6. Hiring for skill sets rather than strategy:


Hiring the right people to support your digital transformation initiative is imperative. Candidates with a long history of developing a technological skillset might have the most appealing resumes, but it doesn’t necessarily say much about how creatively that candidate can drive a new transformation imperative. Organizations should onboard people who can change hearts and minds and lead through all the data, process, and people challenges you will face. Learning a new application is the easy part. When you’re a technology leader, every day brings a relentless stream of issues and complexities to address. But if you’re too busy chasing down product gaps and escalations, you’ll create barriers to a successful digital transformation and will be vulnerable to an unforgiving market.


7. Overplanning:


Transforming to digital is more about doing than planning. Organizations can get caught up in endless rounds of analysis paralysis, which slows the transformation project.
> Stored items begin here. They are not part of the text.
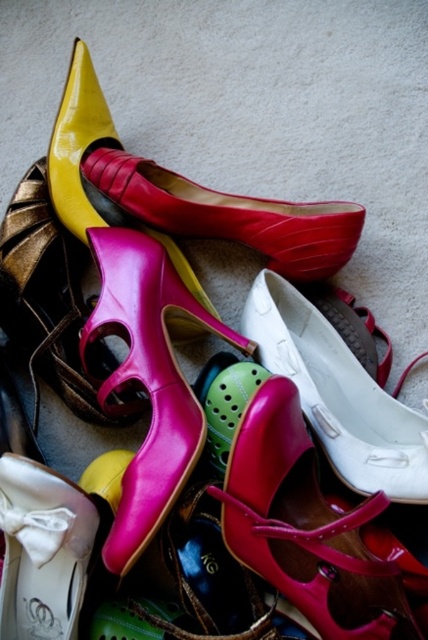 Between point (56, 253) and point (27, 467), which one is positioned behind?

The point (56, 253) is behind.

Between pink leather high-heeled shoe at center and white satin shoe at lower left, which one has more height?

pink leather high-heeled shoe at center is taller.

Image resolution: width=428 pixels, height=640 pixels. Describe the element at coordinates (47, 292) in the screenshot. I see `pink leather high-heeled shoe at center` at that location.

Find the location of `pink leather high-heeled shoe at center`. pink leather high-heeled shoe at center is located at coordinates (47, 292).

Based on the photo, is shiny pink sandal at center positioned in front of white matte shoe at center?

Yes, shiny pink sandal at center is closer to the viewer.

Can you confirm if shiny pink sandal at center is wider than white matte shoe at center?

No.

Is point (177, 442) positioned behind point (252, 296)?

No, it is in front of (252, 296).

This screenshot has width=428, height=640. Identify the location of shiny pink sandal at center. (146, 380).

Which is above, white matte shoe at center or pink leather high-heeled shoe at center?

pink leather high-heeled shoe at center

I want to click on white matte shoe at center, so click(338, 394).

This screenshot has height=640, width=428. Describe the element at coordinates (338, 394) in the screenshot. I see `white matte shoe at center` at that location.

This screenshot has height=640, width=428. I want to click on white matte shoe at center, so click(x=338, y=394). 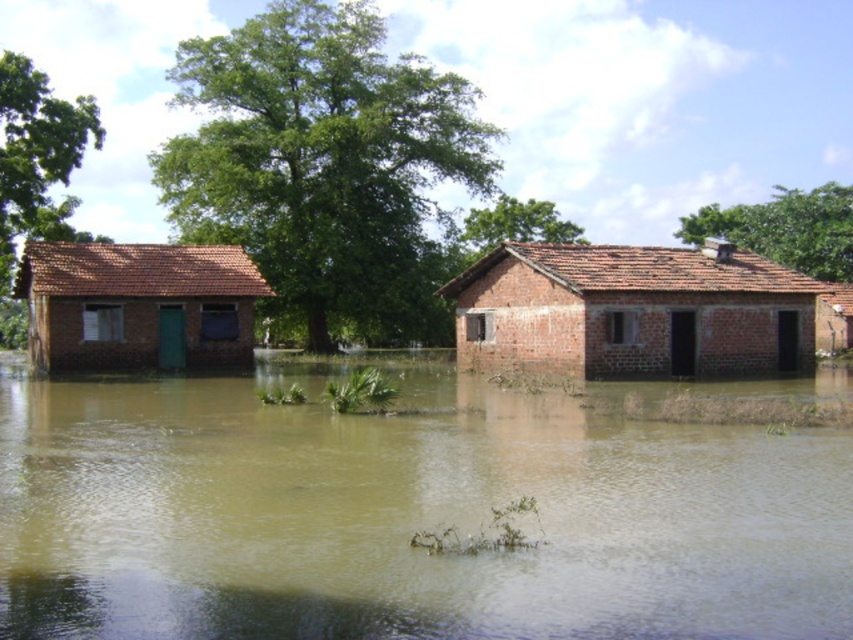 Between brown muddy water at center and brick house at right, which one is positioned lower?

brown muddy water at center

The image size is (853, 640). Find the location of `brown muddy water at center`. brown muddy water at center is located at coordinates (405, 518).

Can you confirm if brown muddy water at center is positioned to the left of matte brick house at left?

Incorrect, brown muddy water at center is not on the left side of matte brick house at left.

Measure the distance between brown muddy water at center and matte brick house at left.

The distance of brown muddy water at center from matte brick house at left is 13.70 meters.

Is point (202, 429) less distant than point (106, 324)?

Yes, point (202, 429) is closer to viewer.

Find the location of a particular element. This screenshot has width=853, height=640. brown muddy water at center is located at coordinates (405, 518).

Can you confirm if brick house at right is smaller than matte brick house at left?

No, brick house at right is not smaller than matte brick house at left.

Does brick house at right appear over matte brick house at left?

No, brick house at right is not above matte brick house at left.

Is point (799, 317) closer to viewer compared to point (160, 333)?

To combat this, organizations should institutionalize lean startup thinking at every level. Lean startup thinking favors experimentation over top-down planning. This process aims to quickly and iteratively build an innovation to become a “minimum viable product” that can be released to the customer, and then through feedback it continues to evolve the innovation.


8. Technology-centric:


Organizations should watch out for buying into the hype of the “next big thing.” Organizations should instead focus on reinventing their industry with a collection of technological tools. Transformation is never just doing the next big thing. “Aim at unmet needs — the needs of the market and customers that our industry has never served before,” Raskino said. “Use the technological tools collectively to invent solutions to do things nobody could do before.”


9. Culture blindness:


Culture is one of the biggest barriers to scaling digital transformation. Culture is perceived to be big, unwieldy and hard to change. Attributes that may be culture barriers for some are, in fact, enablers for others. Organizations should focus on resetting purpose and beliefs to drive culture change. Determine the purpose of the company, what it yields for the world and what the beliefs are of the people coming to work each day. Use culture hacks, some of which can be implemented in less than 48 hours, to move culture from a barrier to an accelerator.